• Saved data entries
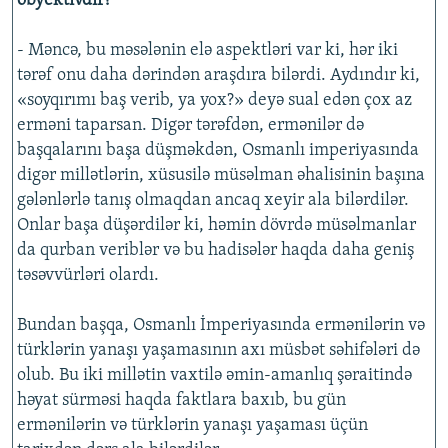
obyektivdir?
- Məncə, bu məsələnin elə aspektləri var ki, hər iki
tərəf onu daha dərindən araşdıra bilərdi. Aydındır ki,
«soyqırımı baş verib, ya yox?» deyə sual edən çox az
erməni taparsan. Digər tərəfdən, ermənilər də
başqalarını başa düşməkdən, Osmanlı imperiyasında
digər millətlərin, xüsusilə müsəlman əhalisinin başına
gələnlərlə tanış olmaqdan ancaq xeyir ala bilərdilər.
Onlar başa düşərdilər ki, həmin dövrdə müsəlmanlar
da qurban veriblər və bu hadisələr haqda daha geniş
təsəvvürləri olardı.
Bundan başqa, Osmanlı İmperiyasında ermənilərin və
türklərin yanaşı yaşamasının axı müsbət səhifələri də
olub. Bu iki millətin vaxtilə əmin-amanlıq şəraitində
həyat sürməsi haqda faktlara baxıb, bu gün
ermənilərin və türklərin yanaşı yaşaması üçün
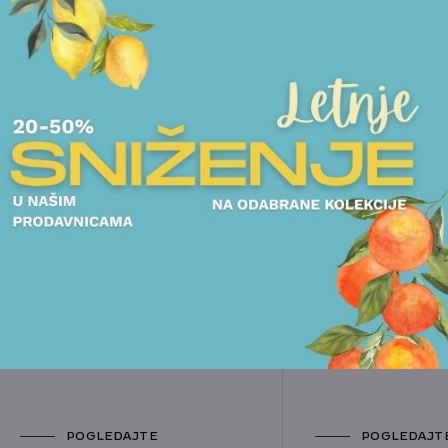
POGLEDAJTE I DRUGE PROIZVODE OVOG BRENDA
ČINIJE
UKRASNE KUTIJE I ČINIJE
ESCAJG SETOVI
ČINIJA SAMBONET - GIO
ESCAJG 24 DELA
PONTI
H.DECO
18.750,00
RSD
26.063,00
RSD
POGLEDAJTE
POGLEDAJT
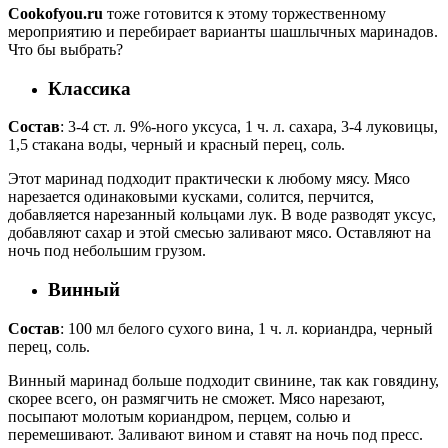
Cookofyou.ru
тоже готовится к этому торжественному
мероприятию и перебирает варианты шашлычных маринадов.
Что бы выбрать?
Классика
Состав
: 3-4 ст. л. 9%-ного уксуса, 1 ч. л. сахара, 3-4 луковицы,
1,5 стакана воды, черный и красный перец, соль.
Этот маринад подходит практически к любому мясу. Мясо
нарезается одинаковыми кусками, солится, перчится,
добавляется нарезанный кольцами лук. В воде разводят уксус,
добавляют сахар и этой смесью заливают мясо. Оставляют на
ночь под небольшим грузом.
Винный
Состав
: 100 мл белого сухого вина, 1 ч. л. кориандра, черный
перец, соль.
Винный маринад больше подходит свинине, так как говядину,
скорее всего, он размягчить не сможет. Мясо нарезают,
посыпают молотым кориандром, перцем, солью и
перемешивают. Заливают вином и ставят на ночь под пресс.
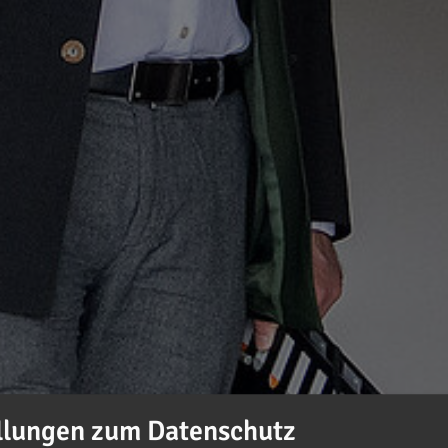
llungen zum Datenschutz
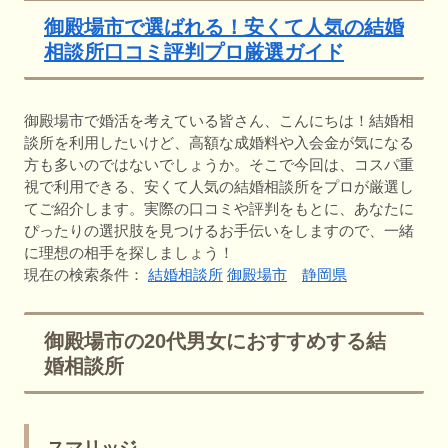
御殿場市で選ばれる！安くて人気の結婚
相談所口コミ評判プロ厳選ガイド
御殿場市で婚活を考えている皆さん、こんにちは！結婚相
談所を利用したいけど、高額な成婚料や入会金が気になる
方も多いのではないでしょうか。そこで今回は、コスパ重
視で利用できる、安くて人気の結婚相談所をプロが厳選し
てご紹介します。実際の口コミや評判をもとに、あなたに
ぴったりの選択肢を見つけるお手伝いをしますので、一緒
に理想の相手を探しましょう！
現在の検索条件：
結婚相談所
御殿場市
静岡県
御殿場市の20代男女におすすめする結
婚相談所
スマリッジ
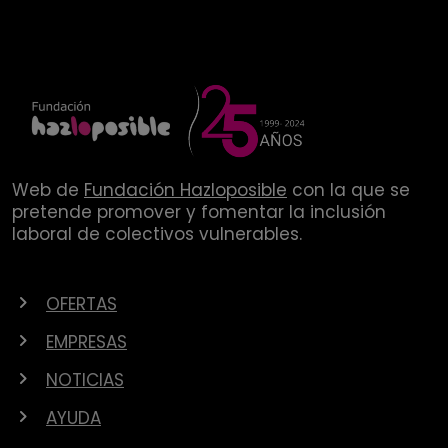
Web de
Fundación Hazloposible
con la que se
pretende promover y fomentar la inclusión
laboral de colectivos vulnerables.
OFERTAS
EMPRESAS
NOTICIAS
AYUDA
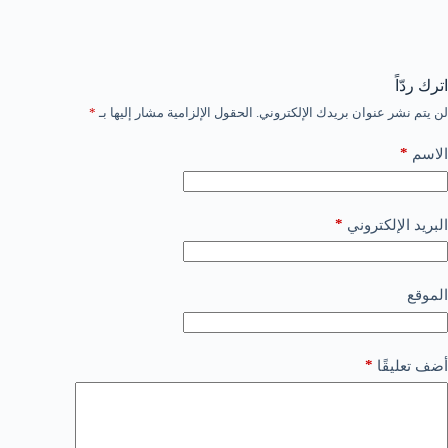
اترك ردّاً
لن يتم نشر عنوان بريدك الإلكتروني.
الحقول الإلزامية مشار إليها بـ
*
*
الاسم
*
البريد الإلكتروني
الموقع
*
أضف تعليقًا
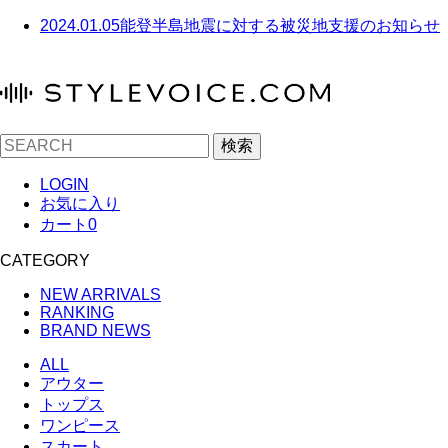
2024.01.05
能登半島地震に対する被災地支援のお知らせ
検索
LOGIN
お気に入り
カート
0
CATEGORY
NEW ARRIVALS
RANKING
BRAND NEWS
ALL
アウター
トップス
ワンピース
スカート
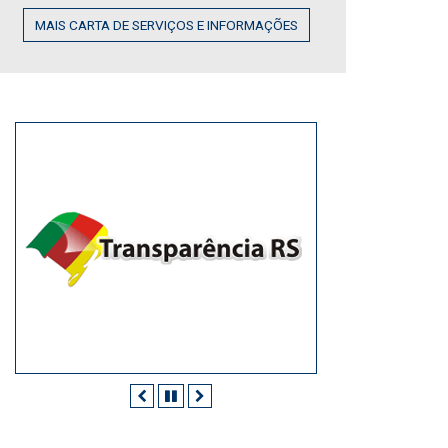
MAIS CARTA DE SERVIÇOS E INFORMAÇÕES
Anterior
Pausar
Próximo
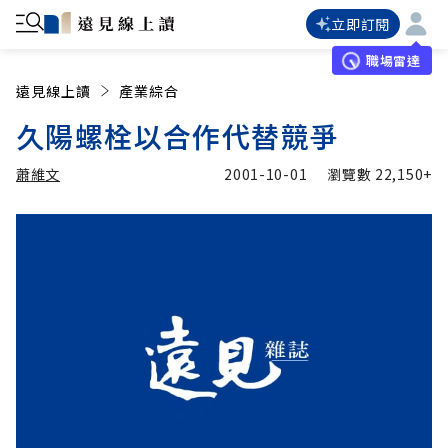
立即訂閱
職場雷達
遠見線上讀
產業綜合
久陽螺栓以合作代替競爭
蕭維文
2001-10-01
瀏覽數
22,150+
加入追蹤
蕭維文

• About this exercise
Could you write out exactly the lines of the data above that run from the one holding "Что бы выбрать?" to the one holding "con la que se", with both ends in and all pictures out?

• Exercise answer
Что бы выбрать?
Классика
Состав
: 3-4 ст. л. 9%-ного уксуса, 1 ч. л. сахара, 3-4 луковицы,
1,5 стакана воды, черный и красный перец, соль.
Этот маринад подходит практически к любому мясу. Мясо
нарезается одинаковыми кусками, солится, перчится,
добавляется нарезанный кольцами лук. В воде разводят уксус,
добавляют сахар и этой смесью заливают мясо. Оставляют на
ночь под небольшим грузом.
Винный
Состав
: 100 мл белого сухого вина, 1 ч. л. кориандра, черный
перец, соль.
Винный маринад больше подходит свинине, так как говядину,
скорее всего, он размягчить не сможет. Мясо нарезают,
посыпают молотым кориандром, перцем, солью и
перемешивают. Заливают вином и ставят на ночь под пресс.
llungen zum Datenschutz
御殿場市で選ばれる！安くて人気の結婚
相談所口コミ評判プロ厳選ガイド
御殿場市で婚活を考えている皆さん、こんにちは！結婚相
談所を利用したいけど、高額な成婚料や入会金が気になる
方も多いのではないでしょうか。そこで今回は、コスパ重
視で利用できる、安くて人気の結婚相談所をプロが厳選し
てご紹介します。実際の口コミや評判をもとに、あなたに
ぴったりの選択肢を見つけるお手伝いをしますので、一緒
に理想の相手を探しましょう！
現在の検索条件：
結婚相談所
御殿場市
静岡県
御殿場市の20代男女におすすめする結
婚相談所
スマリッジ
Web de
Fundación Hazloposible
con la que se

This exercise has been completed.